Records shown section start
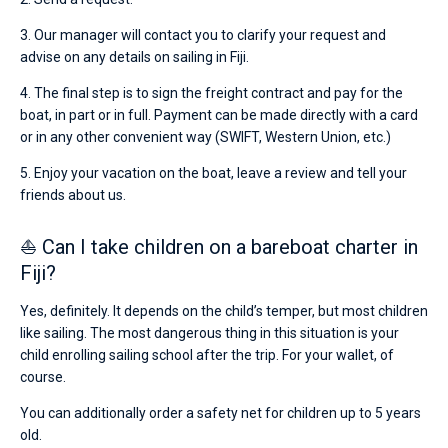
3. Our manager will contact you to clarify your request and
advise on any details on sailing in Fiji.
4. The final step is to sign the freight contract and pay for the
boat, in part or in full. Payment can be made directly with a card
or in any other convenient way (SWIFT, Western Union, etc.)
5. Enjoy your vacation on the boat, leave a review and tell your
friends about us.
⛵ Can I take children on a bareboat charter in
Fiji?
Yes, definitely. It depends on the child’s temper, but most children
like sailing. The most dangerous thing in this situation is your
child enrolling sailing school after the trip. For your wallet, of
course.
You can additionally order a safety net for children up to 5 years
old.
Records shown section end
Task to complete: Could you reproduce the records above exactly, leaving out the pictures?

Answer to the exercise:
3. Our manager will contact you to clarify your request and
advise on any details on sailing in Fiji.
4. The final step is to sign the freight contract and pay for the
boat, in part or in full. Payment can be made directly with a card
or in any other convenient way (SWIFT, Western Union, etc.)
5. Enjoy your vacation on the boat, leave a review and tell your
friends about us.
⛵ Can I take children on a bareboat charter in
Fiji?
Yes, definitely. It depends on the child’s temper, but most children
like sailing. The most dangerous thing in this situation is your
child enrolling sailing school after the trip. For your wallet, of
course.
You can additionally order a safety net for children up to 5 years
old.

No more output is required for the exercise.